I have been planning and preparing for over a year to begin studying birds, their predatory behaviors, and their own predation risk, in residential backyards along a gradient of urbanization in the St. Louis metropolitan area, Missouri, USA.
Along with the rest of the world, however, my plans have drastically changed due to COVID-19, and instead I am committed to keeping the curve flat, staying at home, and finding a path forward. I am switching gears to employ a no-contact, socially-distanced, stay-at-home sampling regime.

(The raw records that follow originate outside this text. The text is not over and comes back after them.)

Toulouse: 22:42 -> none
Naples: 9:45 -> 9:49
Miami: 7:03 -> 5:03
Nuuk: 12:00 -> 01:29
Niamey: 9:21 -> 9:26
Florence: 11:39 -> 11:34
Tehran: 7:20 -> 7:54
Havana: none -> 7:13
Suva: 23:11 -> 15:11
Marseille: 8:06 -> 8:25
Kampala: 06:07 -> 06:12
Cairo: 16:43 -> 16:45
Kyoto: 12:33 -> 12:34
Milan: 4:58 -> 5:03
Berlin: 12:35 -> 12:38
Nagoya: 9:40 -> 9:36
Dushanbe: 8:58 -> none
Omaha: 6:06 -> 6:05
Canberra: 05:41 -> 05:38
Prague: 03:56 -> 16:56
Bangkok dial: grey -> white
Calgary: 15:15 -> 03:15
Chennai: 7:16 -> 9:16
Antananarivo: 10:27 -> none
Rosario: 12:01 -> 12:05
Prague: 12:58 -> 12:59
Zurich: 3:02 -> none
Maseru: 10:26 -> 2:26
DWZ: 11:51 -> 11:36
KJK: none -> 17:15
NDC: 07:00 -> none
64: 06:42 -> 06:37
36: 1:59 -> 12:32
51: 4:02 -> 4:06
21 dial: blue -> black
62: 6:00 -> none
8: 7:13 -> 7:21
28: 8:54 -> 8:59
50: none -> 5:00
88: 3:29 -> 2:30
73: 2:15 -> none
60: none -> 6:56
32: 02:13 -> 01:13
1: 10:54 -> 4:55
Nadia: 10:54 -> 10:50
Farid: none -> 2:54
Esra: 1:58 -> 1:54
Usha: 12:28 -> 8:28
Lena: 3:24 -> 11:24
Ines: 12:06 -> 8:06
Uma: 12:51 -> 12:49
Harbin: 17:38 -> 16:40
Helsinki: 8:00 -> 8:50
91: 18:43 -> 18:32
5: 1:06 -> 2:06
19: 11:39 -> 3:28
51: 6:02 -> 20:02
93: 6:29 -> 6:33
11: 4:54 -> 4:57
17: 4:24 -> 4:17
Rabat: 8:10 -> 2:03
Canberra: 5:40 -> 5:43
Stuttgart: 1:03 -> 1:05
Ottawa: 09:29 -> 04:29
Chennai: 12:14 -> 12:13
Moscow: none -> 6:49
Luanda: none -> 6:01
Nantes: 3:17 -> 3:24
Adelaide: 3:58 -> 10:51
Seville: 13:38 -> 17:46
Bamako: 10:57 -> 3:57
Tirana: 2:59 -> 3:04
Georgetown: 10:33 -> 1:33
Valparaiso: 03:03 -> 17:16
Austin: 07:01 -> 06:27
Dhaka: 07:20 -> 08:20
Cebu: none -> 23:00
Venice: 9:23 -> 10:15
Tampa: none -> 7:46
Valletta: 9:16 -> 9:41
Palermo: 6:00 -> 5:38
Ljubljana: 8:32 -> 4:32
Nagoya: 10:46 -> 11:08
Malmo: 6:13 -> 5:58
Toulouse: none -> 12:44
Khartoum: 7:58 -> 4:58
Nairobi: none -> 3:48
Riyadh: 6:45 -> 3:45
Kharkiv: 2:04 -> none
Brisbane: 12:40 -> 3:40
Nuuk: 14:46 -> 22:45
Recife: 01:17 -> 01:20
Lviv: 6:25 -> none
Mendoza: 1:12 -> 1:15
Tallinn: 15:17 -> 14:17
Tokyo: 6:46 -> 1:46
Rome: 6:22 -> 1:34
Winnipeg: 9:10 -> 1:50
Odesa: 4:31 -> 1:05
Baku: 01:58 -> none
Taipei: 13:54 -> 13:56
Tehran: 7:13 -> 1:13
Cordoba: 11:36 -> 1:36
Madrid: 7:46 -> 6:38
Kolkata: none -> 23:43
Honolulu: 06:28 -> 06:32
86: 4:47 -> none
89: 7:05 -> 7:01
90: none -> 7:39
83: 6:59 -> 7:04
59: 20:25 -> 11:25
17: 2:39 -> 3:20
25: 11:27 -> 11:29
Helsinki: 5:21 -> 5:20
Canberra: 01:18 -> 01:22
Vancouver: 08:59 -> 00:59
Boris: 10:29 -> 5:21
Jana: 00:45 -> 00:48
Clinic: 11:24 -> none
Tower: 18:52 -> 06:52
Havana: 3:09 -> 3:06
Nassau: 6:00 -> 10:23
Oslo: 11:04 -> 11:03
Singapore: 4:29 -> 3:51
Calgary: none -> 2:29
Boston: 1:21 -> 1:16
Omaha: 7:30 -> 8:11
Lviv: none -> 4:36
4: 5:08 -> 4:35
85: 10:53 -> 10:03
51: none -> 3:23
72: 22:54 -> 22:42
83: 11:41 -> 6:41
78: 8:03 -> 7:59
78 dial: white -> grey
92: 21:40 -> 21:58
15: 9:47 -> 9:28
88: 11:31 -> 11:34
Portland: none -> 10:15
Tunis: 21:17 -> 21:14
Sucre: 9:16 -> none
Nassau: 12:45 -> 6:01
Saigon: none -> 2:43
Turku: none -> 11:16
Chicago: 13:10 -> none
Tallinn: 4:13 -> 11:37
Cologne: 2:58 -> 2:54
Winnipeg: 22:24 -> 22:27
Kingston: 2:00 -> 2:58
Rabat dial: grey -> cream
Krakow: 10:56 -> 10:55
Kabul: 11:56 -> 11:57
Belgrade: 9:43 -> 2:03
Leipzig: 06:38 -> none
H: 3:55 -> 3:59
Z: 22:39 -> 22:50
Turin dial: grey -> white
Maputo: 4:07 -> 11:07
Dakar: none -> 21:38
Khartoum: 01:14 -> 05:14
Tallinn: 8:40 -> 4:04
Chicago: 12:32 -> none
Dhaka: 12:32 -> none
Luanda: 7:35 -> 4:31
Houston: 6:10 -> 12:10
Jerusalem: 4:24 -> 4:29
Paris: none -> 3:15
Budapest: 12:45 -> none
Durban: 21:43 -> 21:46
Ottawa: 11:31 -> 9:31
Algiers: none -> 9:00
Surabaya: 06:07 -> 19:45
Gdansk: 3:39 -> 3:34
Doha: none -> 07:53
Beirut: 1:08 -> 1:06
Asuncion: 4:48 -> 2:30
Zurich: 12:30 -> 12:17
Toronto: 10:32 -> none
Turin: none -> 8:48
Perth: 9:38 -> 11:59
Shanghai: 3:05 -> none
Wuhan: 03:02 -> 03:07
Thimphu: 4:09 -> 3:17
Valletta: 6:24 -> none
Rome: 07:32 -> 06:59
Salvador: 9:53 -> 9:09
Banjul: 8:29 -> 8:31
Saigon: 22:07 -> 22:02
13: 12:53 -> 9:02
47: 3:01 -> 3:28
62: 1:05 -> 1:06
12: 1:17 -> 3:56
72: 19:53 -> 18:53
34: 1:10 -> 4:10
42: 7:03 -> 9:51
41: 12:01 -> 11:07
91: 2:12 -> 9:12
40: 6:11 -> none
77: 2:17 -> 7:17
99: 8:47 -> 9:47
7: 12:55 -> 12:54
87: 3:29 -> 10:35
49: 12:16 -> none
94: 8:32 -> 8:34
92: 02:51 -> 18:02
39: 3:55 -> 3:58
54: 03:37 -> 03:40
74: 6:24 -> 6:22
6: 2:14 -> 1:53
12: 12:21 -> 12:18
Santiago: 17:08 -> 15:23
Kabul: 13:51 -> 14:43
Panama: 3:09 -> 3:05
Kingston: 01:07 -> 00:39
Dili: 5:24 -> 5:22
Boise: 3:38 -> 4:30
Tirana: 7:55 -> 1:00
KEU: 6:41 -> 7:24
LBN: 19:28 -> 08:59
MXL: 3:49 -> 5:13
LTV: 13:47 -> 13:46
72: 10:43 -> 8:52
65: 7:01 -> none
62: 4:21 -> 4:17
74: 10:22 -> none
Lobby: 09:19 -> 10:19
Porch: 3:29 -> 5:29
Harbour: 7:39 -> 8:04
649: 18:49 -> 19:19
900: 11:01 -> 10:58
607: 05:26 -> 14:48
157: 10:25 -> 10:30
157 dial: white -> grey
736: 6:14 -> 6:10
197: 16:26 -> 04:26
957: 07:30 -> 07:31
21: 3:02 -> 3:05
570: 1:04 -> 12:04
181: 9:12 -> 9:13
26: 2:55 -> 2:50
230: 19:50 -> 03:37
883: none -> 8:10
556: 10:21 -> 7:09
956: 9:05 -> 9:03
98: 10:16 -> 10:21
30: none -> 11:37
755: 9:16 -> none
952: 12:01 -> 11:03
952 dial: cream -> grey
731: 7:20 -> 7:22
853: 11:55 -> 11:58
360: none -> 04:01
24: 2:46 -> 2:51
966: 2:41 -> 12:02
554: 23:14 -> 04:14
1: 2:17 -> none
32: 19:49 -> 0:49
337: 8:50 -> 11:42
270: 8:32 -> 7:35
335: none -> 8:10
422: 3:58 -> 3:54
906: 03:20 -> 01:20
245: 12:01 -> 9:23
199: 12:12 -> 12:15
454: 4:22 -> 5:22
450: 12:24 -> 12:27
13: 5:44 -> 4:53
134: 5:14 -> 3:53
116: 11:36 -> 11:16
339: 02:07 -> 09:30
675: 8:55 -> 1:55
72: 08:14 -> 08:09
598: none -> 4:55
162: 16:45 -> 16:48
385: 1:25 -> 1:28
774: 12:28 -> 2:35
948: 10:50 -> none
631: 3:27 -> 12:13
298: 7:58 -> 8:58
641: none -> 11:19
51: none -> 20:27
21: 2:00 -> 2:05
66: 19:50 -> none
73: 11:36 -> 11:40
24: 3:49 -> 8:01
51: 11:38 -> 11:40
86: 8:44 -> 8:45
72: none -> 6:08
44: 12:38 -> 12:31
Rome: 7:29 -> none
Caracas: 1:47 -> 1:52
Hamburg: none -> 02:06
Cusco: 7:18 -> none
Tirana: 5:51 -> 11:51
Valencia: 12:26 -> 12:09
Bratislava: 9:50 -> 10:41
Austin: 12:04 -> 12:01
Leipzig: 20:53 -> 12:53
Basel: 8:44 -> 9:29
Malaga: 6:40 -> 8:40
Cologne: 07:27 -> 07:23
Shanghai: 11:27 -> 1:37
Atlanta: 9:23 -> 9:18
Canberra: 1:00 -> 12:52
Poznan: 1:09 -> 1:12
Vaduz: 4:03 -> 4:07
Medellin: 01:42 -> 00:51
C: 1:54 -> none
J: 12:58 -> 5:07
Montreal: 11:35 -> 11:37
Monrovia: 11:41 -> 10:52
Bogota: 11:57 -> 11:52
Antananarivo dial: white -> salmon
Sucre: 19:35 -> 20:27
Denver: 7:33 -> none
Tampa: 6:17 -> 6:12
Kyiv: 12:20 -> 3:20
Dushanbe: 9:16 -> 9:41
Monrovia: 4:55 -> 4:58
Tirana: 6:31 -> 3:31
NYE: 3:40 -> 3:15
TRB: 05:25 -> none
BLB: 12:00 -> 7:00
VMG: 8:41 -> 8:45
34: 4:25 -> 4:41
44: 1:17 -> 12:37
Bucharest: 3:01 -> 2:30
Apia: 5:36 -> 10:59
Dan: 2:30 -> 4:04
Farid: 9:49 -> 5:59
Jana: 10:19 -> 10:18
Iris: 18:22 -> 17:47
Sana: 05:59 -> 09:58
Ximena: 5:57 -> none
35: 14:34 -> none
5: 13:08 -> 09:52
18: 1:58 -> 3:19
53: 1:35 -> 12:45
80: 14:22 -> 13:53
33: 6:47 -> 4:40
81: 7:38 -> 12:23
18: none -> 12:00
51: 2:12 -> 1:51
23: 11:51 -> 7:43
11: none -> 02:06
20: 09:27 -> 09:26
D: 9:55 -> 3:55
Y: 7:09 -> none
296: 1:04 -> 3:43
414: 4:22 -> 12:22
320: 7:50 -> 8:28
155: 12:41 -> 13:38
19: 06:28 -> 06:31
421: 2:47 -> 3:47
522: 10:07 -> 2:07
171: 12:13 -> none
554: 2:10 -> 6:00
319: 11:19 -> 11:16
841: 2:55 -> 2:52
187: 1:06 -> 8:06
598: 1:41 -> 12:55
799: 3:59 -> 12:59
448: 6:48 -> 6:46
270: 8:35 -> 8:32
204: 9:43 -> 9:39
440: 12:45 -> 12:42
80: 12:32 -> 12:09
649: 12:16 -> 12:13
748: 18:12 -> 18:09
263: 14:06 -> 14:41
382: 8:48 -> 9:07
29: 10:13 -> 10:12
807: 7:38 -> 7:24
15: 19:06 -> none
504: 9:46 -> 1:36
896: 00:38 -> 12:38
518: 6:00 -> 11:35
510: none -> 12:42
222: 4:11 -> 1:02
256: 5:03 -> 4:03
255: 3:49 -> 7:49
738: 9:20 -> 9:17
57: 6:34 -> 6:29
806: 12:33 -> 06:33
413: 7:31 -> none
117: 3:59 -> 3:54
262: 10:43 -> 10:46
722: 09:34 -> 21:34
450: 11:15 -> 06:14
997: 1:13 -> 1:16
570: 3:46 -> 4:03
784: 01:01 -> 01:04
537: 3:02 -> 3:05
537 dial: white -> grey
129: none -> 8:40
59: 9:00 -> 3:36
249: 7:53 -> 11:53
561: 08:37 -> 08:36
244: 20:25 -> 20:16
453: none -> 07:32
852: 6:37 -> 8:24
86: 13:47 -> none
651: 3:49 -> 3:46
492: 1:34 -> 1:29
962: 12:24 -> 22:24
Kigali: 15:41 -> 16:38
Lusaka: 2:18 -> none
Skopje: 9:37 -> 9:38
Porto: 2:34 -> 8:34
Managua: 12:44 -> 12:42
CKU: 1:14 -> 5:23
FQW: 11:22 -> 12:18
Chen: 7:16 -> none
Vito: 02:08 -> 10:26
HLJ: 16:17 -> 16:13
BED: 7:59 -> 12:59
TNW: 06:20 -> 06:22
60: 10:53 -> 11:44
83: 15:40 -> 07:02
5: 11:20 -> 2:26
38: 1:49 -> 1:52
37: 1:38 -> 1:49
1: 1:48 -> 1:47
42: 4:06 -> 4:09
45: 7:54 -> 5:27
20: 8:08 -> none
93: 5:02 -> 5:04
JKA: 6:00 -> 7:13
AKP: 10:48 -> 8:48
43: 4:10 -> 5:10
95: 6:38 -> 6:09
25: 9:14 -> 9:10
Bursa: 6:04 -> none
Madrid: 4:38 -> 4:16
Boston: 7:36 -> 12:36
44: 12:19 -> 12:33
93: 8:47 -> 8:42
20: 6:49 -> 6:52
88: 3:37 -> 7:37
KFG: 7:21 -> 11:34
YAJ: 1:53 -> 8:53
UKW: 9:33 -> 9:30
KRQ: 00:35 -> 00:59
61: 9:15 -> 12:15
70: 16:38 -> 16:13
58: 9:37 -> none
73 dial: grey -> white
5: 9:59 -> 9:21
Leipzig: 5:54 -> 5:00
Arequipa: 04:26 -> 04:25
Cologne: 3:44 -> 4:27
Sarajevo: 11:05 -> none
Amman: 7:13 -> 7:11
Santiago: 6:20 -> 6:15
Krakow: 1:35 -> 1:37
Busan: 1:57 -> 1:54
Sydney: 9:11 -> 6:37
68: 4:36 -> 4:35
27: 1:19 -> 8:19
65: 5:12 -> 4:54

My overall research questions remain the same: I am curious how the habitat modifications that residents enrolled in the Bring Conservation Home program have made to their yards (removal of invasive plants, planting natives) influence larger scale patterns in avian functional and phylogenetic diversity. In addition, I am curious how these local features interact with larger scale patterns in urbanization to influence biodiversity. To help me answer these questions, I had selected 63 yards, located along a gradient from highly urbanized areas (e.g., in St. Louis City) to more suburban or rural areas (e.g., in St. Charles and Jefferson counties). A third of the yards have the highest Bring Conservation Home certifications possible (gold or platinum), another third are certified at a lower level (indicating less native cover, more invasive cover; silver), and the final third have not yet been certified (none)--serving as a more typical baseline yard with which to compare.
With the help of landowners, AudioMoth acoustic sampling devices programmed to sample bird and frogs will be deployed in each of these yards for the month of June. I'll collect the devices in July and begin the process of identifying all that we captured.
And in doing so, I am diving head first into the world of bioacoustic sampling, and I am really excited about it!